I know this is a 365-day blog, but this is technically the penultimate post, because it’s a birthday to birthday thing. And tomorrow’s my birthday!
SIDENOTE: Have you bought me a birthday present yet? We can’t be friends if you didn’t because all I care about is material possessions.
Anyway, I thought what better way to spend the second-last day of my crazy year-long blog than looking back on some of its best moments?
SIDENOTE: Maybe that should say best/”best”…
Think of this, if you will, as a flashback episode of your favourite TV sitcom. With the help of a couple friends, I’ve compiled some categories I think you’ll enjoy.
Without further ado…
Top 5 Stupid Kid Moments
Oh boy. Where to even start with this one?! Well, okay…
2. Of course, there was the time I electrocuted myself…
4. Setting fire to things is never a good idea.
5. Neither is writing a hate letter to your childhood friend.
And guess what?! It’s your lucky day. I found a photo of teenage Andrea with hair extensions and no eyebrows. And apparently I have no shame because I’m gonna post it on the Internet.
Boy oh boy oh boy.
Top 5 Most Awkward Moments
If you haven’t deduced by now, I am the QUEEN OF AWKWARD. This is quite the random assortment, but I feel it encompasses who I am pretty well…
1. The day a goat ate my t-shirt. (Enough said.) (Stupid goats.) (Seriously, why would she do that to me?!) (Ugh.) (I fucking loved that t-shirt.) (SOB.)
2. The day I learned about orgasms in sex ed. (Is anyone else craving cake?!)
3. Barrel-chested. That is all.
4. The day the National Poet of Scotland called me stupid. Which I really should add to my resume.
Top 5 “SRSLY?!” Moments
You know those moments. The ones that make you go, “what the fucking?!”
1. People and my tattoos. Why are people so weird about my tattoos?
2. That time a guy threw a book at my face. No big deal.
4. Nothing says “what the fuck?” like getting pepper sprayed!
5. Also charming: when people tell you how to pronounce your own name…
I have to give myself a shout out for fucking up my neck by making fun of someone on a Zumba DVD. Because who the fuck does that?
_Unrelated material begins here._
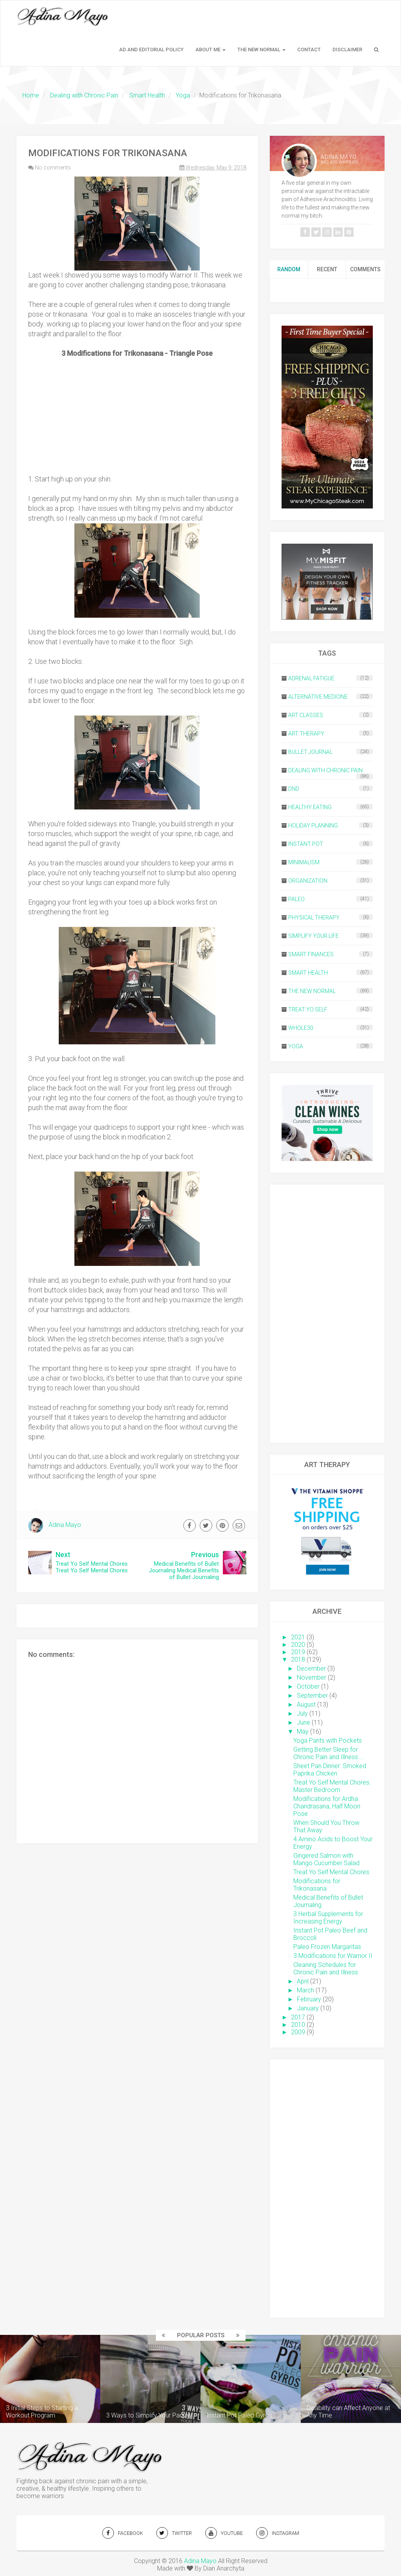 The width and height of the screenshot is (401, 2576). What do you see at coordinates (306, 1704) in the screenshot?
I see `August` at bounding box center [306, 1704].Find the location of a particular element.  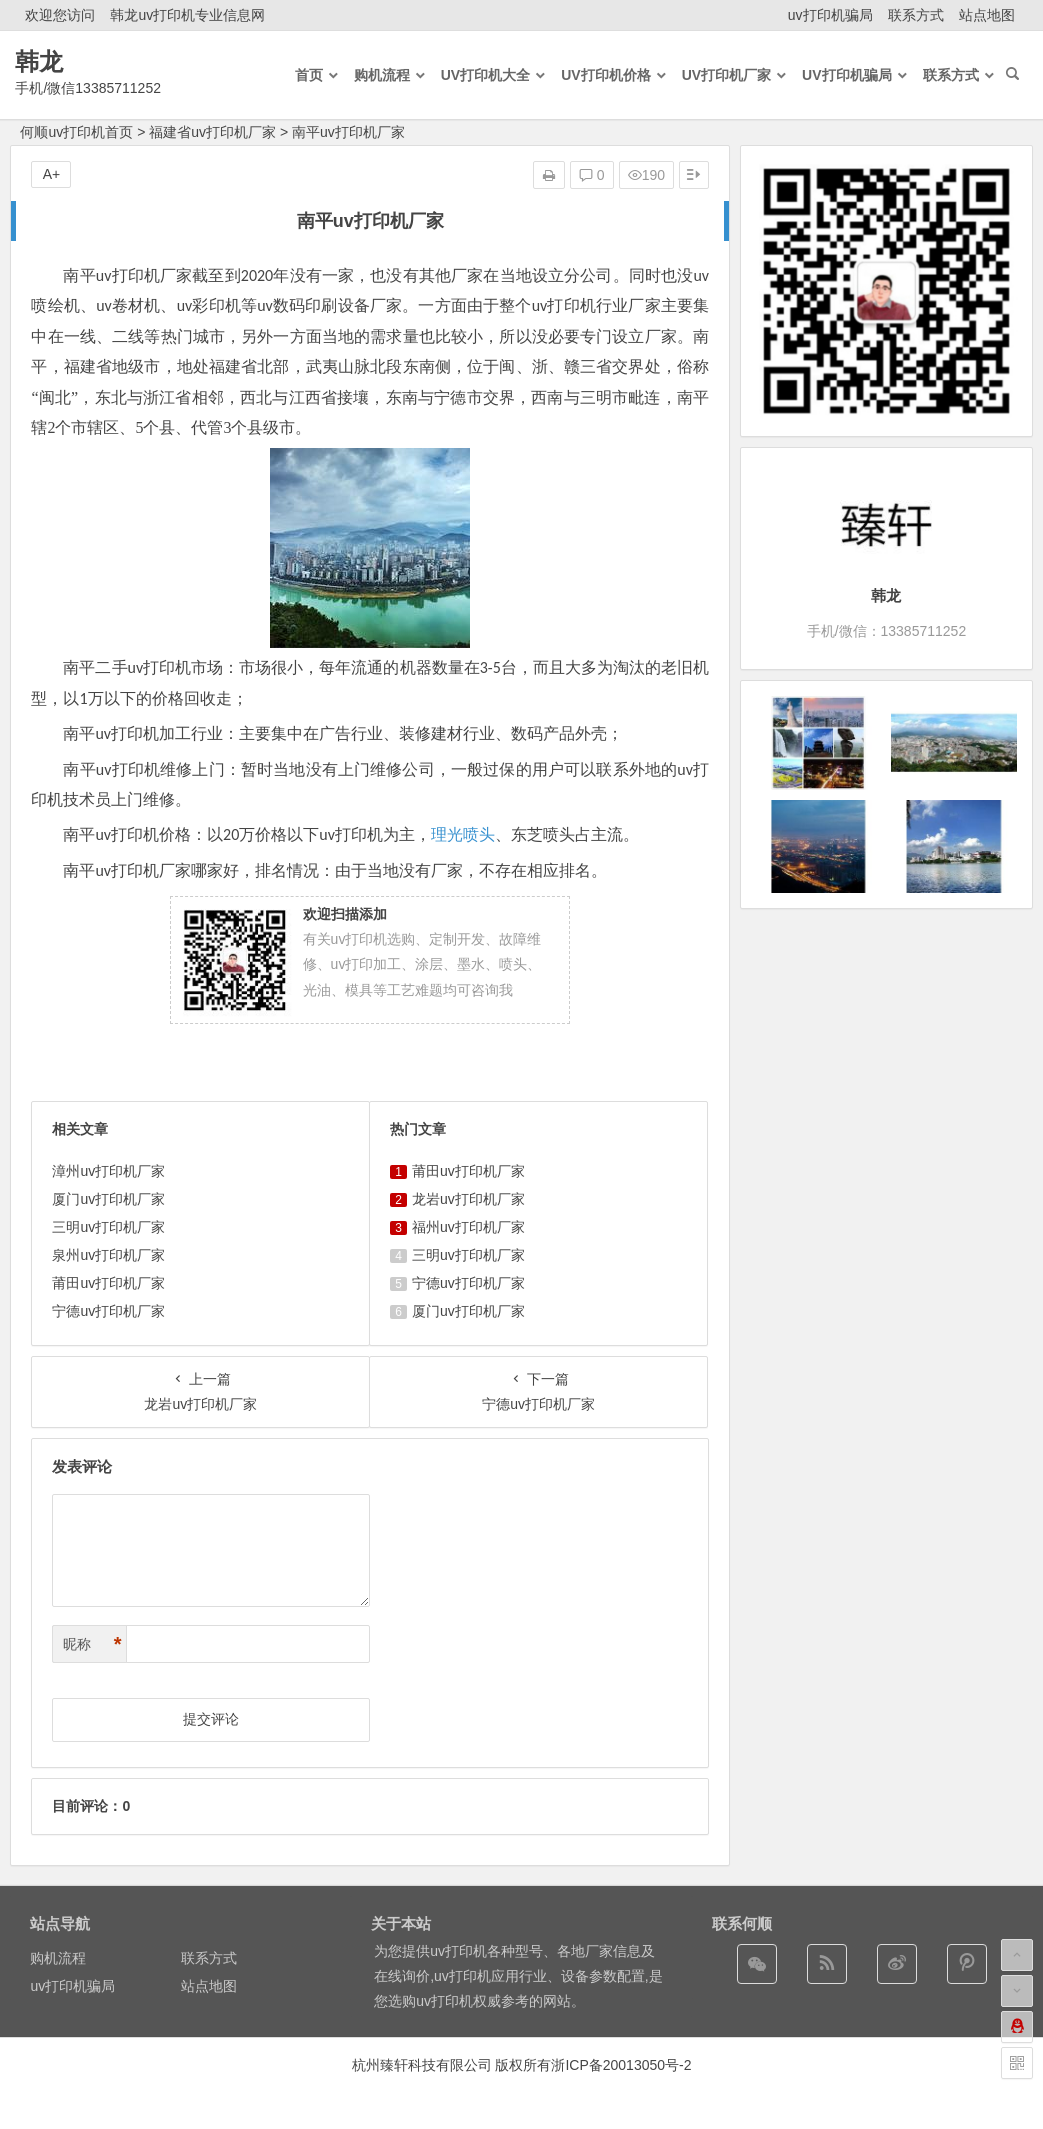

泉州uv打印机厂家 is located at coordinates (108, 1255).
This girl, right here.
But the greatest honourable mention in this category goes to Glasgow, Scotland, where I experienced so many WTF things, including…
Among so many others. I fucking love you, Glasgow. I really do.
Top 5 Workplace Blunders
It’s a wonder I still have my job. It really is. It’s also a wonder I still have any self-confidence after all of the
stupid humbling things that have happened to me at work…
1. My friends still bring up the day I parked on the sidewalk.
2. Also charming: locking yourself in a stairwell on your first day of work.
3. Or, you know, getting caught dancing in the bathroom.
4. Similarly, walking in on your coworkers in the bathroom.
Getting caught taking a selfie at work.
At least I know my office mate loves me and doesn’t judge me.
Top 5 Relationship/Sex Fails
Look. I’d prefer we don’t dwell on how much I suck at relationships, okay? OKAY?!
1. I have been known to throw myself at guys I like.
2. I’ve learned the hard way that spin the bottle will only break your heart.
3. So will going after guys who don’t care that you exist. (But you can keep trying to shout “LOVE ME! LOOOOOVE MEEEE!” at them. Trust me. Guys SUPER love that.)
4. I’m good at ending up in awkward sex situations.
5. And awkward kissing situations, sometimes.
HONOURABLE MENTIONS AND A BONUS PHOTO:
Okay, well, first of all, heartbreak, right?
I think I also screwed it up with this guy, because he was clearly paying me a compliment.
Let’s not forget all of my failed marriages. Sigh.
And the time a MONSTER RASH ruined my potential Scottish boyfriend.
And hey, since I’ve already shown you how great I looked with hair extensions as an eyebrowless wonder, here’s a photo of me in the midst of the MONSTER RASH attack. This was after I managed to get my eyes open, because they were swollen shut.
Top 5 Accomplishments
I didn’t screw up everything, though. I’ve done some stuff. Yeah. I do things! I TCB every once in a while!
2. Then I stuck with it for a year and changed my life.
3. I grew back my eyebrows, guys. I fucking did it!
5. Oh, hey, I also learned how to embrace myself sometimes. I think that’s pretty huge.
I BLOGGED EVERY SINGLE DAY FOR 365 FUCKING DAYS.
A year, guys. A YEAR.
I’m excited to celebrate my birthday with you all tomorrow.
P.S. I know what you’re thinking. There totally should have been some sort of crazy travel category. But I just couldn’t narrow that shit down. So you’ll just have to re-read my entire blog to enjoy.